Although it’s usually homes that have this effect on me, it was also true of the Vicente and d’Oro Barber Shop in Dorchester, whose window I passed in early spring almost a year ago. This is where I met Jalijah, a young woman who was getting her hair lined out on a Saturday night.
But before, in the tradition of this blog, I tell someone’s story, I want to linger on what it’s like to respond so powerfully to a scene in a window. To want, for a few aching moments, to be one of the people inside.
I wandered by Vicente and d’Oro on my way back to the Red Line, after an abortive attempt to find a fundraising party for Emmanuel Gospel Center. I was so late that the party was over by the time I got to the neighborhood.
It would have been weird to walk into Vicente and d’Oro and say “there is something about this place that speaks to me of home.” But the scene evoked a distant memory for me – one to which I often return, not fully aware that I am doing so.
I grew up in a big house, and I discovered recently that two of my other friends who did the same also salivate over tiny places – tree houses, cabins, bungalows. We search for coziness the way an addict craves the next hit. One particular scene from my childhood contains such coziness.
When I was about 10, I sat in the basement TV room with my Mom and our live-in babysitter, Rosie, while Rosie folded laundry. We were watching the Celtics, with their now legendary ‘80s players – Bird, Ainge, Parrish, and McHale. I liked the proximity of TV, bodies and laundry basket. The warm, flower-clean smell of the fabric, the wintery cling and crackle of static on socks. I liked the communal, informal, non-kinship sharing of upkeep – it wasn’t Rosie’s job to do laundry for us; she was just pitching in. I liked the harmlessness of the commercials cajoling us, members of the great mass of people out there who know they want something, just can’t figure out what it is. I liked the voices of the announcers, speaking almost in cadence with the repetition of the sport’s language – free throw, field goal, third quarter. We gathered around the brightness of the TV, an electric campfire whose light just grazed the friendly-dark corners of the room.
I sensed the same warmth through the window of Vicente and d’Oro. My perception of it likely had less to do with reality, and more to do with my own loneliness. My mother had died in February, I was feeling my singleness, and I had just trekked to an unfamiliar neighborhood in search of a friendly gathering I was unable to find.

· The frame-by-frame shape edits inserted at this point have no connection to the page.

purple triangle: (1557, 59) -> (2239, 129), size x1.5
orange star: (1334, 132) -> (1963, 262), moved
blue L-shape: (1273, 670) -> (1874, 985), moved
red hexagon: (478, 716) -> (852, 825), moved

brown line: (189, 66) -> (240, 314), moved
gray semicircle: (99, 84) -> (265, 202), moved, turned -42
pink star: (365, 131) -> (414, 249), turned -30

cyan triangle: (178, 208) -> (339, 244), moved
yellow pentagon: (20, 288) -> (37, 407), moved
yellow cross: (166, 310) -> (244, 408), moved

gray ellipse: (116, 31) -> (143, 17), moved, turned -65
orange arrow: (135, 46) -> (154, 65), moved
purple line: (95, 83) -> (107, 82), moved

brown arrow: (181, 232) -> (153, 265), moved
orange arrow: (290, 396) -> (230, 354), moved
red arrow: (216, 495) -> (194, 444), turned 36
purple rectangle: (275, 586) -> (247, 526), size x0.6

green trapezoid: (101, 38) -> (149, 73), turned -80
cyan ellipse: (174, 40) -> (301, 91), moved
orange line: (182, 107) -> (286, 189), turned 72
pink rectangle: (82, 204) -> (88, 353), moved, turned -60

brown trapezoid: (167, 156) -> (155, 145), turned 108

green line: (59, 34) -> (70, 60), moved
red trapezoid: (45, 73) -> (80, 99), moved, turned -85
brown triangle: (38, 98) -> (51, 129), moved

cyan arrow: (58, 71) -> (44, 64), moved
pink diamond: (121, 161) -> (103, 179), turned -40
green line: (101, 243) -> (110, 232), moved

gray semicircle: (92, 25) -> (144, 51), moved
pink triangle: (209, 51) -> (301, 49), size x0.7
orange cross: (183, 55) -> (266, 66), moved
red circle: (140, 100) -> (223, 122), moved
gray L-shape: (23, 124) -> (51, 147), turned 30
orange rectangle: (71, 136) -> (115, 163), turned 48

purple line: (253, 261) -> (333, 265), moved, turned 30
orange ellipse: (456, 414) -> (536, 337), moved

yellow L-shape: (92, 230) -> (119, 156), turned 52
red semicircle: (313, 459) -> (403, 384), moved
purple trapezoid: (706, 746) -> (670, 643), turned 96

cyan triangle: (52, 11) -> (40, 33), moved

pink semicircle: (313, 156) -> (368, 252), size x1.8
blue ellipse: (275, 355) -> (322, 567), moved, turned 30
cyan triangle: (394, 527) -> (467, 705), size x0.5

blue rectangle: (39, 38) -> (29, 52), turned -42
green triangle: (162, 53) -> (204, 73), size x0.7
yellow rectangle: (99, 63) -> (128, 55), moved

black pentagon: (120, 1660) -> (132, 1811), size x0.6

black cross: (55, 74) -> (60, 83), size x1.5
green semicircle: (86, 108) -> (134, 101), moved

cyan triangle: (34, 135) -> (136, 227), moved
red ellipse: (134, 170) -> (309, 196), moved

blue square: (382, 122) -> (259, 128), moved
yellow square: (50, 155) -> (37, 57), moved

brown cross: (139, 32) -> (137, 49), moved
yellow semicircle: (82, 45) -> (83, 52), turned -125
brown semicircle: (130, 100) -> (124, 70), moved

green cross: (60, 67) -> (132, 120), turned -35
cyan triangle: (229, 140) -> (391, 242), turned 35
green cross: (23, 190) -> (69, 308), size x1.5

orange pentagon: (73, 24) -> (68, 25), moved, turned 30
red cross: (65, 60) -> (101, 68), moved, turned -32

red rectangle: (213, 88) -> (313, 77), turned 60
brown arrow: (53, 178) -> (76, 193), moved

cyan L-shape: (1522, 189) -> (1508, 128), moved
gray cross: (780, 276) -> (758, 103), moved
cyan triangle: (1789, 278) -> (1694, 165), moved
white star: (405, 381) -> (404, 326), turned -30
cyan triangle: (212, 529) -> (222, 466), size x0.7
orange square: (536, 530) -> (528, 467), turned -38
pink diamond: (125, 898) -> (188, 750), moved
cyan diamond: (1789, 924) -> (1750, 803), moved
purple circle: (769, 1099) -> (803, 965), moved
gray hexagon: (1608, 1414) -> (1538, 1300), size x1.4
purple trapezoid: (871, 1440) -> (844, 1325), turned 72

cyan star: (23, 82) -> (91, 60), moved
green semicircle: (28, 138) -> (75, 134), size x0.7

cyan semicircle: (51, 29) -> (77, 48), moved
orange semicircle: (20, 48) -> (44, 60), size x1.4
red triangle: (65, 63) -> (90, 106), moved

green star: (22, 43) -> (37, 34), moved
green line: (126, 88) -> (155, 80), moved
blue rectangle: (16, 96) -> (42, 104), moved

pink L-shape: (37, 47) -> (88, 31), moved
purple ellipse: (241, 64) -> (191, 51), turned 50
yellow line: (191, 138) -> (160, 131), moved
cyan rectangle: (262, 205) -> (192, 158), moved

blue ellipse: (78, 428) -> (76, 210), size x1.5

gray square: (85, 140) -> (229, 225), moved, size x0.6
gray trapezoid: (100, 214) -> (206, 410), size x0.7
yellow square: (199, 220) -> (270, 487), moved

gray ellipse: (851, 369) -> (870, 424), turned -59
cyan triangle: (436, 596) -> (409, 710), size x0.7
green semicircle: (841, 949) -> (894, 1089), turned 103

What I saw in Vicente and d’Oro is already kaleidoscopic, transient, almost as lost as the ancient memory of my youth. But I think there was a woman whose hair was wrapped in a red bandanna, skinny, her legs not reaching the floor, maybe my age or a decade older, holding a drink in a paper bag. She sat next to a teenage boy. He was scrolling on his phone and she was looking around. Young men in white T-shirts and sloping jeans stood, scissors in hand, behind customers in chairs. A TV broadcast a soccer game.
To me, getting a haircut, no matter how engaging one’s conversation with my stylist may be, is still a solitary activity. I always feel like a lone wolf on my errands, moving about the city, waiting in silence with strangers I’ll never see again, thumbing through a magazine or my phone.
Maybe the same was true with these people, getting their hair cut that Saturday night. But after the sun goes down, something changes. A barbershop begins to look less like a place of business, and more like someone’s living room. Was it only the bright light and the TV, shining out against the darkness, when most of the other storefronts were closed? An optical illusion created in my own consciousness, an exaggeration of community evoked by my own sense of longing?
Maybe. But maybe, where two or more are gathered, joined in a common, quiet purpose, there is room for a bit of wonder. Whether that purpose is folding laundry and watching the Celtics, or getting a haircut in a shop whose lights have cut it like a diamond out of the dark. There is a fleeting chance to be still, not to worry about before or after. To take care of basic needs. To sit with others, uttering agenda-less words that pass by like clouds. To feel, for a moment, that you are safe.
The lights shone on the gray of the sidewalk, and the people waited. The boy with his phone and the woman with her beverage. The barbers continued their work, focused on the heads in front of them, backs turned against the hungry dark.
I was determined to return, however awkward, however strange.